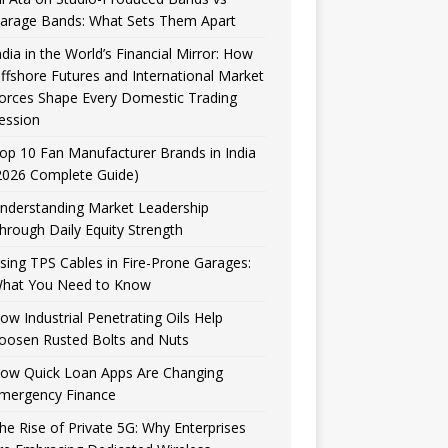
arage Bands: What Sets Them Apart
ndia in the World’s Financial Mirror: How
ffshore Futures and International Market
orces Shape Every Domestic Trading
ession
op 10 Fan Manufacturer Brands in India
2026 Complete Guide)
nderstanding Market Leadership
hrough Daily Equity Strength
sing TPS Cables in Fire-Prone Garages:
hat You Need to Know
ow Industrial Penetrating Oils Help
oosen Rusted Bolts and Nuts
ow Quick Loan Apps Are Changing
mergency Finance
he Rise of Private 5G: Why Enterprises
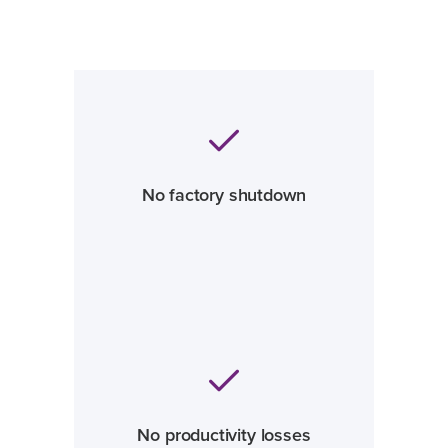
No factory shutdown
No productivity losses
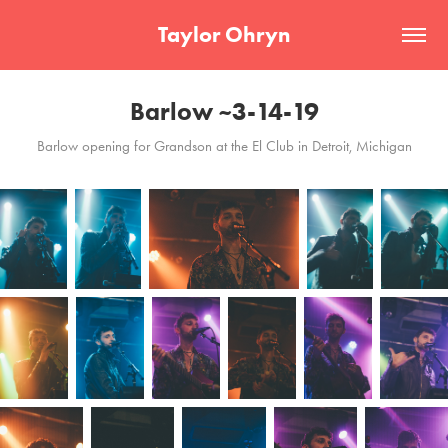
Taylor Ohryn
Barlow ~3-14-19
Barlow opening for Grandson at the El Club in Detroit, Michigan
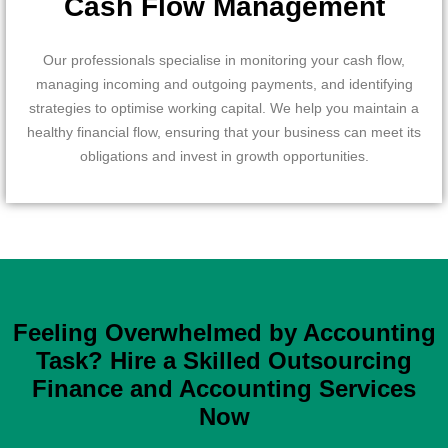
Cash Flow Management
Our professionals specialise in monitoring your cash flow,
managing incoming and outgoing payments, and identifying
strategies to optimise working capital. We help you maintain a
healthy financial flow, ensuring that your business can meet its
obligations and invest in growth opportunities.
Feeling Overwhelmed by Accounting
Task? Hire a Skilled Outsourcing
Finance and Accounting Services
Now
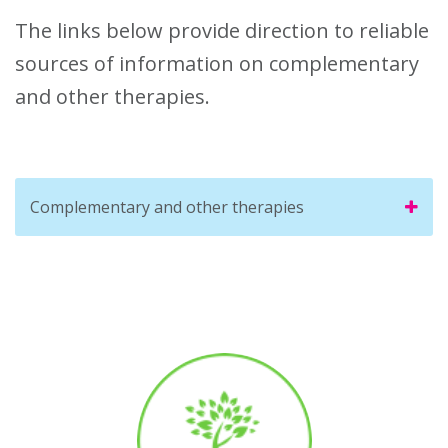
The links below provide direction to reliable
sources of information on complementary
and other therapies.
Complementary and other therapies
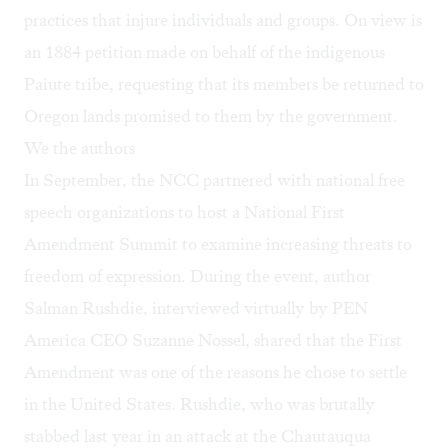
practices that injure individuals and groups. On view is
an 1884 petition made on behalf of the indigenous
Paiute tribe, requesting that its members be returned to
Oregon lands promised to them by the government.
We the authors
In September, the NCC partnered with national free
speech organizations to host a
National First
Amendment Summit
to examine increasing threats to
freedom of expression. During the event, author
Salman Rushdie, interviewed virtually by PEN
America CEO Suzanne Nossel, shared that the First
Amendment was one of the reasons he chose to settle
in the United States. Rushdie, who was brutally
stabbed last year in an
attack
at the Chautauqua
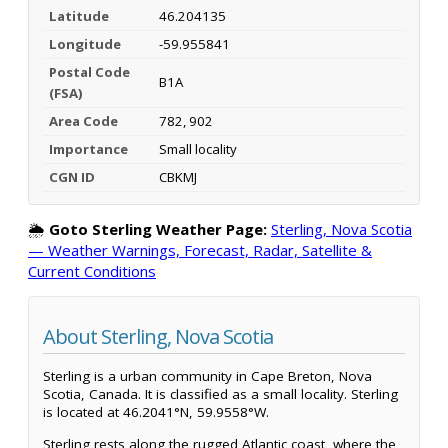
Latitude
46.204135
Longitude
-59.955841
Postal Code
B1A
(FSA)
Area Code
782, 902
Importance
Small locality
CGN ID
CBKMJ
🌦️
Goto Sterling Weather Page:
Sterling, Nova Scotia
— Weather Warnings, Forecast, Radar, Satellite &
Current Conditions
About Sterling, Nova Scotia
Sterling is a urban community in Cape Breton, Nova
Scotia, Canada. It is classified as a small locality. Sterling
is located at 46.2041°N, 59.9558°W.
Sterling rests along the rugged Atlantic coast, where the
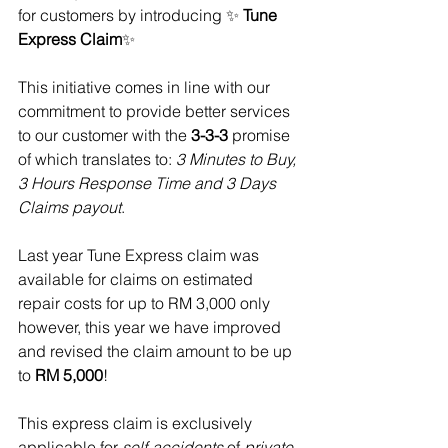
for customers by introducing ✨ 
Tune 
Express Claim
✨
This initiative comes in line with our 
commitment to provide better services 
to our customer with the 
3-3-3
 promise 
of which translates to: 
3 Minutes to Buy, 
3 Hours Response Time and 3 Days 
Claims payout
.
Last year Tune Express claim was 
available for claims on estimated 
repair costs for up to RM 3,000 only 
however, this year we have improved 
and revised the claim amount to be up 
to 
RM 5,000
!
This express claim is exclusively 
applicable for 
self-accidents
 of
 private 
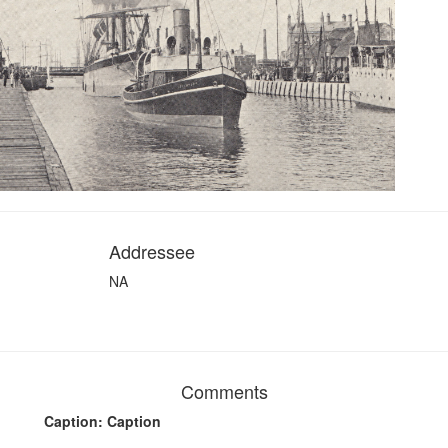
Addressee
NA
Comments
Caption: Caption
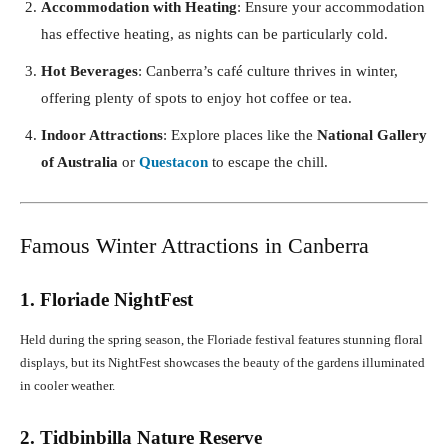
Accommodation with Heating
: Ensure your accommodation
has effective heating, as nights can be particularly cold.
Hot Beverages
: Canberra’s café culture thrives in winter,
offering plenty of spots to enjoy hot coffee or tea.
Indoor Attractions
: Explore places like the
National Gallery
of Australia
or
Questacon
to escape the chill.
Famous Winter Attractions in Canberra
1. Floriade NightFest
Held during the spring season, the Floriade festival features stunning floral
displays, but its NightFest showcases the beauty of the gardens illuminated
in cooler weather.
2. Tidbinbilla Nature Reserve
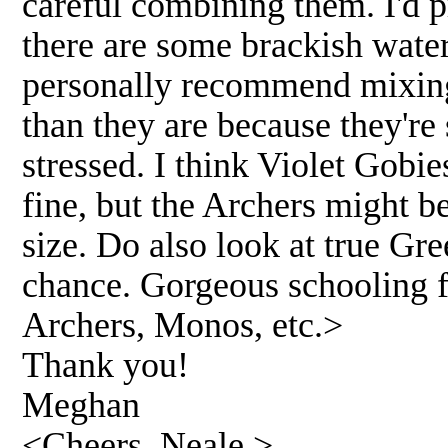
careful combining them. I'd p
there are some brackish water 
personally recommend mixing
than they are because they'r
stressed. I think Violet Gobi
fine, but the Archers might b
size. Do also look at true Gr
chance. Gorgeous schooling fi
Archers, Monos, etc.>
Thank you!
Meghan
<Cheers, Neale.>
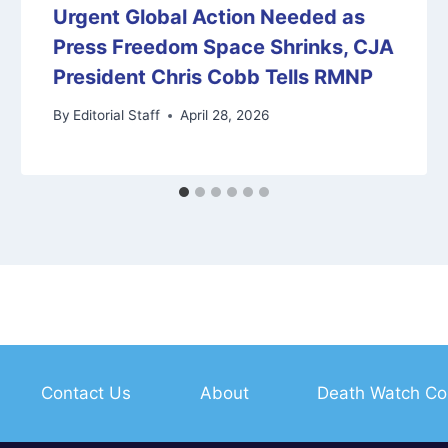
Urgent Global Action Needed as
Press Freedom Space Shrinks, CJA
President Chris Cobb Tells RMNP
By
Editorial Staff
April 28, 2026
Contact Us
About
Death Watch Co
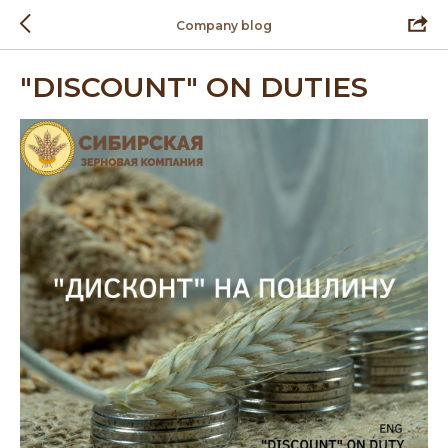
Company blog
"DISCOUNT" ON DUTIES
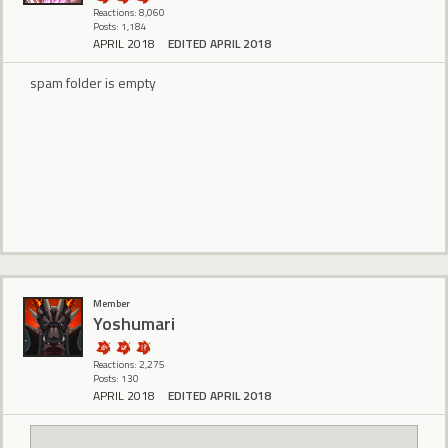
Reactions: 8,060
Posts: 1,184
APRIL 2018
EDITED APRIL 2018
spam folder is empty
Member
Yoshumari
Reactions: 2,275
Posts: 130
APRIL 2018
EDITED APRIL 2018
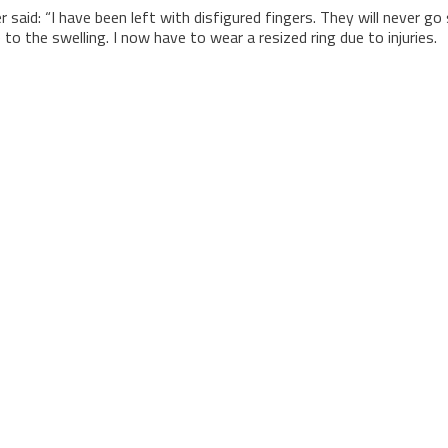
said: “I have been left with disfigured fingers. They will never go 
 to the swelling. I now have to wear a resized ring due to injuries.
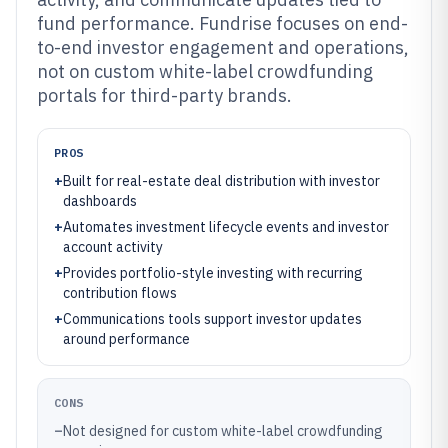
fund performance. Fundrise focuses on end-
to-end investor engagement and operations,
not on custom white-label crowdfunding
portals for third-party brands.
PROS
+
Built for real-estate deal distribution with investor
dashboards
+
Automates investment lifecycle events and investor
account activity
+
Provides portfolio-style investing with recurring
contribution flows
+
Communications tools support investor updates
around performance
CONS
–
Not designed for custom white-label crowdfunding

__PROBLEM DESCRIPTION__:
Give the records above again in full and exactly, but exclude every picture.

__YOUR RESPONSE__:
arage Bands: What Sets Them Apart
ndia in the World’s Financial Mirror: How
ffshore Futures and International Market
orces Shape Every Domestic Trading
ession
op 10 Fan Manufacturer Brands in India
2026 Complete Guide)
nderstanding Market Leadership
hrough Daily Equity Strength
sing TPS Cables in Fire-Prone Garages:
hat You Need to Know
ow Industrial Penetrating Oils Help
oosen Rusted Bolts and Nuts
ow Quick Loan Apps Are Changing
mergency Finance
he Rise of Private 5G: Why Enterprises
No factory shutdown
No productivity losses
Taylor Ohryn
Barlow ~3-14-19
Barlow opening for Grandson at the El Club in Detroit, Michigan
Cash Flow Management
Our professionals specialise in monitoring your cash flow,
managing incoming and outgoing payments, and identifying
strategies to optimise working capital. We help you maintain a
healthy financial flow, ensuring that your business can meet its
obligations and invest in growth opportunities.
Feeling Overwhelmed by Accounting
Task? Hire a Skilled Outsourcing
Finance and Accounting Services
Now
The links below provide direction to reliable
sources of information on complementary
and other therapies.
Complementary and other therapies
practices that injure individuals and groups. On view is
an 1884 petition made on behalf of the indigenous
Paiute tribe, requesting that its members be returned to
Oregon lands promised to them by the government.
We the authors
In September, the NCC partnered with national free
speech organizations to host a
National First
Amendment Summit
to examine increasing threats to
freedom of expression. During the event, author
Salman Rushdie, interviewed virtually by PEN
America CEO Suzanne Nossel, shared that the First
Amendment was one of the reasons he chose to settle
in the United States. Rushdie, who was brutally
stabbed last year in an
attack
at the Chautauqua
Latitude
46.204135
Longitude
-59.955841
Postal Code
B1A
(FSA)
Area Code
782, 902
Importance
Small locality
CGN ID
CBKMJ
🌦️
Goto Sterling Weather Page:
Sterling, Nova Scotia
— Weather Warnings, Forecast, Radar, Satellite &
Current Conditions
About Sterling, Nova Scotia
Sterling is a urban community in Cape Breton, Nova
Scotia, Canada. It is classified as a small locality. Sterling
is located at 46.2041°N, 59.9558°W.
Sterling rests along the rugged Atlantic coast, where the
for customers by introducing ✨ 
Tune 
Express Claim
✨
This initiative comes in line with our 
commitment to provide better services 
to our customer with the 
3-3-3
 promise 
of which translates to: 
3 Minutes to Buy, 
3 Hours Response Time and 3 Days 
Claims payout
.
Last year Tune Express claim was 
available for claims on estimated 
repair costs for up to RM 3,000 only 
however, this year we have improved 
and revised the claim amount to be up 
to 
RM 5,000
!
This express claim is exclusively 
applicable for 
self-accidents
 of
 private 
Addressee
NA
Comments
Caption: Caption
Accommodation with Heating
: Ensure your accommodation
has effective heating, as nights can be particularly cold.
Hot Beverages
: Canberra’s café culture thrives in winter,
offering plenty of spots to enjoy hot coffee or tea.
Indoor Attractions
: Explore places like the
National Gallery
of Australia
or
Questacon
to escape the chill.
Famous Winter Attractions in Canberra
1. Floriade NightFest
Held during the spring season, the Floriade festival features stunning floral
displays, but its NightFest showcases the beauty of the gardens illuminated
in cooler weather.
2. Tidbinbilla Nature Reserve
careful combining them. I'd p
there are some brackish water 
personally recommend mixing
than they are because they'r
stressed. I think Violet Gobi
fine, but the Archers might b
size. Do also look at true Gr
chance. Gorgeous schooling fi
Archers, Monos, etc.>
Thank you!
Meghan
<Cheers, Neale.>
Urgent Global Action Needed as
Press Freedom Space Shrinks, CJA
President Chris Cobb Tells RMNP
By
Editorial Staff
April 28, 2026
Contact Us
About
Death Watch Co
Company blog
"DISCOUNT" ON DUTIES
Reactions: 8,060
Posts: 1,184
APRIL 2018
EDITED APRIL 2018
spam folder is empty
Member
Yoshumari
Reactions: 2,275
Posts: 130
APRIL 2018
EDITED APRIL 2018
said: “I have been left with disfigured fingers. They will never go 
 to the swelling. I now have to wear a resized ring due to injuries.
fund performance. Fundrise focuses on end-
to-end investor engagement and operations,
not on custom white-label crowdfunding
portals for third-party brands.
PROS
+
Built for real-estate deal distribution with investor
dashboards
+
Automates investment lifecycle events and investor
account activity
+
Provides portfolio-style investing with recurring
contribution flows
+
Communications tools support investor updates
around performance
CONS
–
Not designed for custom white-label crowdfunding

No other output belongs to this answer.